Sim, Carlos Costa tem um problema
Carlos Costa deve ir ao Parlamento explicar ao pormenor como é que a cultura da Caixa convidava à cegueira. É o mínimo que ele nos deve.
Carlos Costa tem um problema entre mãos, e não é pequeno. A partir do momento que o país soube, através da investigação da revista Sábado, que ele participou em reuniões alargadas para a concessão de créditos ruinosos na Caixa Geral de Depósitos (onde foi administrador entre 2004 e 2006), a sua autoridade enquanto governador do Banco de Portugal ficou obviamente diminuída, e não há grande volta a dar a isso.
É claro que António Costa não vai mexer uma palha para o remover do lugar, e em termos políticos faz bem: afastar um governador de um banco central é extremamente difícil, porque o BCE blindou o lugar face à necessidade de proteger a sua independência da pressão dos governos. Além disso, o mandato de Carlos Costa termina em pouco mais de um ano, e optar agora por um intrincado processo de exoneração seria absurdo. O melhor é deixá-lo cessar funções com a dignidade possível. Isso não significa, contudo, que Carlos Costa não deva explicações sérias ao país, nem que devamos embarcar na cantiga de Paulo Macedo, que ainda na semana passada teve a lata de dizer no Parlamento que “perder tempo com o passado” da Caixa não era, “minimamente”, do seu “interesse”.

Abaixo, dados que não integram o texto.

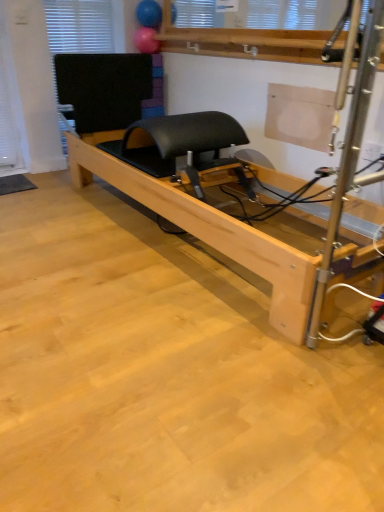 Where is `vacant area that lies in front of natural wood pilates reformer at center`? This screenshot has height=512, width=384. vacant area that lies in front of natural wood pilates reformer at center is located at coordinates [150, 340].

Eu percebo perfeitamente que não seja do seu interesse, mas é do maior interesse para Portugal. A posição de Macedo é muito significativa e vale a pena olhá-la de perto, porque ela ajuda a identificar os problemas de Carlos Costa. Tenho, como boa parte dos portugueses, uma excelente impressão de Paulo Macedo e da sua competência. Há três lugares de grande relevância pública que ele ocupou com brilhantismo: foi director-geral de impostos no tempo em que Manuela Ferreira Leite era ministra das Finanças, sendo o grande responsável pela transformação do fisco numa eficientíssima máquina de cobrar dívidas; foi ministro da Saúde durante o período da troika, conseguindo o prodígio de aguentar as pontas do SNS no meio de um tremendo aperto financeiro; e é agora presidente da CGD, conseguindo trazer o banco público de volta aos resultados positivos.

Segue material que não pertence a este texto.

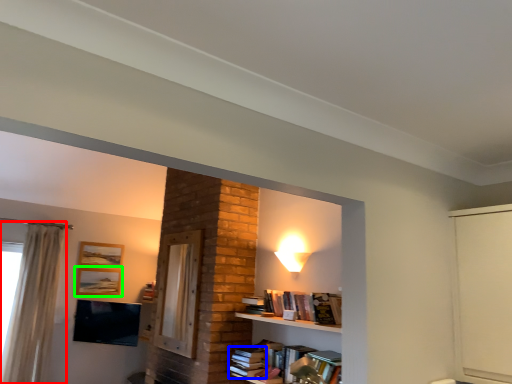 Question: Based on their relative distances, which object is farther from curtain (highlighted by a red box)? Choose from book (highlighted by a blue box) and picture frame (highlighted by a green box).

Choices:
 (A) book
 (B) picture frame

Answer: (A) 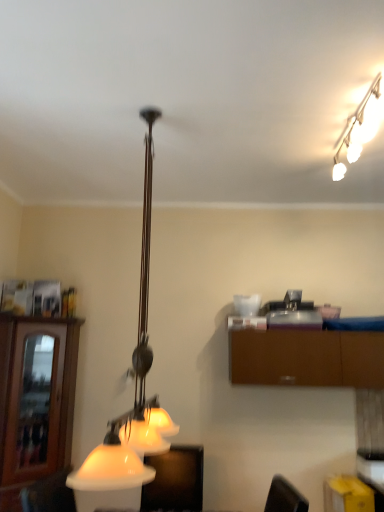 Question: From the image's perspective, is brown wood cabinet at left, which appears as the 2th cabinetry when viewed from the right, above or below matte white lampshade at lower center?

Choices:
 (A) below
 (B) above

Answer: (B)

Question: Choose the correct answer: Is brown wood cabinet at left, which is counted as the 1th cabinetry, starting from the left, inside matte white lampshade at lower center or outside it?

Choices:
 (A) inside
 (B) outside

Answer: (B)

Question: Which object is positioned farthest from the white frosted glass light fixture at upper right, which is counted as the 2th lamp, starting from the left?

Choices:
 (A) white glossy lamp at center, which ranks as the first lamp in left-to-right order
 (B) brown matte cabinet at upper right, the first cabinetry from the right
 (C) brown wood cabinet at left, which appears as the 2th cabinetry when viewed from the right
 (D) matte white lampshade at lower center

Answer: (C)

Question: Which object is the farthest from the brown matte cabinet at upper right, acting as the second cabinetry starting from the left?

Choices:
 (A) matte white lampshade at lower center
 (B) white glossy lamp at center, which ranks as the first lamp in left-to-right order
 (C) white frosted glass light fixture at upper right, which ranks as the 1th lamp in right-to-left order
 (D) brown wood cabinet at left, which appears as the 2th cabinetry when viewed from the right

Answer: (D)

No entanto, Macedo não deixa de ser um homem do sistema político-financeiro português, o que demonstra o quão complexo esse sistema é. A sua vida não foram só actividades admiráveis. Ele esteve no conselho de administração do BCP entre 2008 e 2011, quando o banco era liderado por Carlos Santos Ferreira, tendo ao seu lado Armando Vara – a dupla responsável pelo período mais catastrófico da CGD. Portanto, tanto Macedo como Costa foram companheiros de administração das pessoas que mais contribuíram para afundar a Caixa, e ambos têm agora de comentar e/ou avaliar os créditos obscenos atribuídos pelos velhos compinchas (Carlos Costa, imagine-se, até um monte alentejano comprou a Armando Vara).
Colocado este cenário, não chega a espantar que Macedo afirme com tanta veemência que passar pela CGD não pode ser cadastro. Pudera. Se fosse, ter-se-iam de juntar à lista os cadastrados do BPN, do BPP, do Banif, do BES, do BCP, e a banca portuguesa ficava vazia de quadros superiores – incluindo Paulo Macedo e Carlos Costa. Sou um rapaz pragmático, e percebo os problemas que isso levanta. Mas faço notar o seguinte: ainda que tenhamos de levar com o que há, não temos de fingir que é espectacular. Carlos Costa deve ir ao Parlamento explicar ao pormenor qual o seu papel na atribuição dos créditos nos anos loucos de José Sócrates. Ou, pelo menos, como é que a cultura da Caixa convidava à cegueira. É o mínimo que ele nos deve.